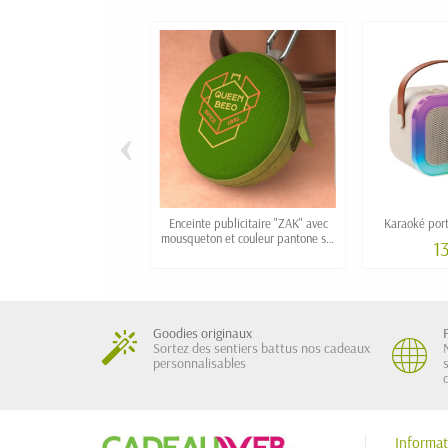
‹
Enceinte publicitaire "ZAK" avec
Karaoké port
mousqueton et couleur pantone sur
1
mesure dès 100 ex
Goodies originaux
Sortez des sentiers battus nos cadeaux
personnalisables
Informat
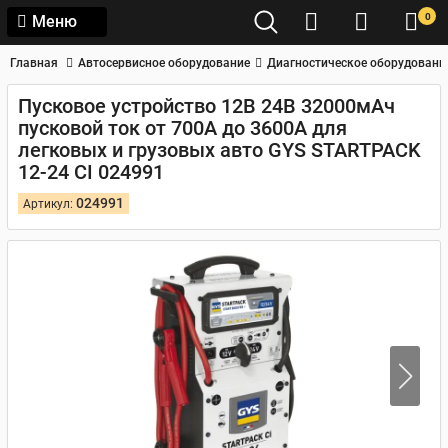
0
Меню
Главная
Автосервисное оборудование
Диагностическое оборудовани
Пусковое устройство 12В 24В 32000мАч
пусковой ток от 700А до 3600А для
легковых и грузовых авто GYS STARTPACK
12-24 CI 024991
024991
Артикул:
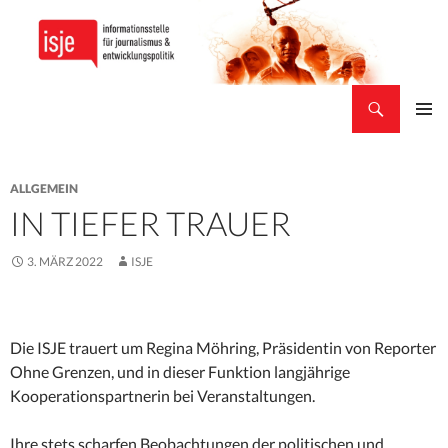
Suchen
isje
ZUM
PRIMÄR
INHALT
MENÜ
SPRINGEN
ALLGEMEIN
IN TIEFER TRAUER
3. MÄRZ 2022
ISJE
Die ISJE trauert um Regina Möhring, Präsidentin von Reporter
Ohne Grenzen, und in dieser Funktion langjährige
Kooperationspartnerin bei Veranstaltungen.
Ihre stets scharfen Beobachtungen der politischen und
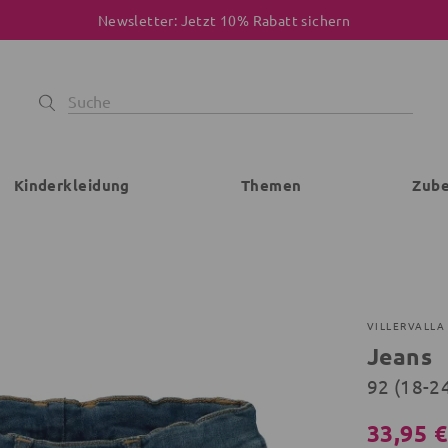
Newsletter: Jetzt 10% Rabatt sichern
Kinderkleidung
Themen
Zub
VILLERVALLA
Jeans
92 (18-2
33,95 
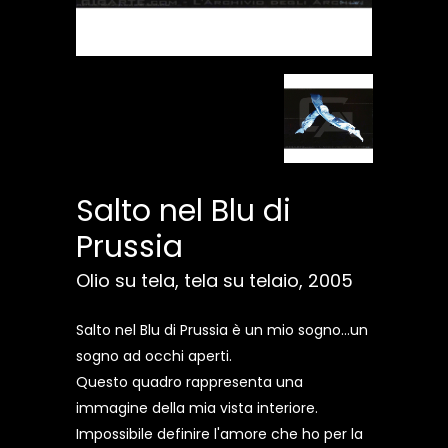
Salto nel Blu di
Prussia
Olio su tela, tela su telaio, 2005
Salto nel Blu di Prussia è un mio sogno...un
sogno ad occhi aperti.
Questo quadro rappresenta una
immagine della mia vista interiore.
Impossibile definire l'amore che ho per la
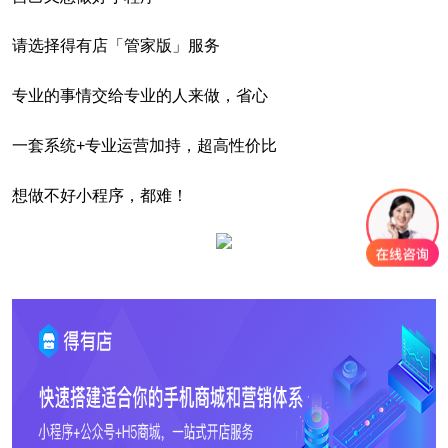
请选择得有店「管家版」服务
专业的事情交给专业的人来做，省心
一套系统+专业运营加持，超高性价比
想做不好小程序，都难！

*****

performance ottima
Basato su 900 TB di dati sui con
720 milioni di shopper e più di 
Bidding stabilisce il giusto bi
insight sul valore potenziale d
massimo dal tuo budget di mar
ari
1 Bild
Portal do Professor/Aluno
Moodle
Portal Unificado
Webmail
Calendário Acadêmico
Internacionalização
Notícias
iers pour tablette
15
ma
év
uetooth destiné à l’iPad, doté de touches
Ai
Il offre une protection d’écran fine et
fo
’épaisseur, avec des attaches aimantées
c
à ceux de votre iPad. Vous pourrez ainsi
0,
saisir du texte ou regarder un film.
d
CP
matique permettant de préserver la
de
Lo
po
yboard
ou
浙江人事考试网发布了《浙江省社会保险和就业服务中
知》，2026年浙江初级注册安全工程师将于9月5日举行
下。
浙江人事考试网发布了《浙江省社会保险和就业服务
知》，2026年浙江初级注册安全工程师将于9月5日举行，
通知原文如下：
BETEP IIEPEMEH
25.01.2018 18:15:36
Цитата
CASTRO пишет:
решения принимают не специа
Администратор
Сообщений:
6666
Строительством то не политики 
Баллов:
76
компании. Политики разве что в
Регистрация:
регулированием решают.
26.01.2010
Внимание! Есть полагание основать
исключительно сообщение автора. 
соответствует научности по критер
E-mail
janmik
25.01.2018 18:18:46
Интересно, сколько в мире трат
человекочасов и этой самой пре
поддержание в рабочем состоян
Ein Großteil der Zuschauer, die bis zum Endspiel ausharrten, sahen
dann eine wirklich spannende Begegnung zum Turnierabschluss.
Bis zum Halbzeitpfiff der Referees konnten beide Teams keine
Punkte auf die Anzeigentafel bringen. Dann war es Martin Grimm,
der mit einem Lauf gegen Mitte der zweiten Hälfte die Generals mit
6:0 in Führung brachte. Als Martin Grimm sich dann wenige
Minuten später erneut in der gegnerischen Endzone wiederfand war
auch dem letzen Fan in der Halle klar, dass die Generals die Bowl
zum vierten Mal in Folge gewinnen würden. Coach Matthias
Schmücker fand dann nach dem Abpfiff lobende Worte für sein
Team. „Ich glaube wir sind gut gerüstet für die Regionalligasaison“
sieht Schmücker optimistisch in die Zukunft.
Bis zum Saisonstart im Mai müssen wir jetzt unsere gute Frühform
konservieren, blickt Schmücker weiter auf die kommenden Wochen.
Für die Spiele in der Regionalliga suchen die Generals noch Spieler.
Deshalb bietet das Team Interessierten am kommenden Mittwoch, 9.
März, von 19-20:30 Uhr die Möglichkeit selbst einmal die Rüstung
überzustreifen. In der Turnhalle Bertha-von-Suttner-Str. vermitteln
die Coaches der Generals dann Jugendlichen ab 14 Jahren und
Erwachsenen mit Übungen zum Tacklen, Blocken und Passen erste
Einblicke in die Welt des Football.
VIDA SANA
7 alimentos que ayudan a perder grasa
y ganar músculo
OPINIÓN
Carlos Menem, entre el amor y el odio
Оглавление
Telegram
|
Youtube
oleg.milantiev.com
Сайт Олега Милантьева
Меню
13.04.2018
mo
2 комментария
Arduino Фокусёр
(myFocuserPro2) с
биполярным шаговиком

*****

Exercise directions:
Output exactly the stretch of the listing that begins at the line containing "Impossibile definire l'amore che ho per la" and ends at the line containing "想做不好小程序，都难！", both kept. Omit pictures and everything else.

Solution for this exercise:
Impossibile definire l'amore che ho per la
请选择得有店「管家版」服务
专业的事情交给专业的人来做，省心
一套系统+专业运营加持，超高性价比
想做不好小程序，都难！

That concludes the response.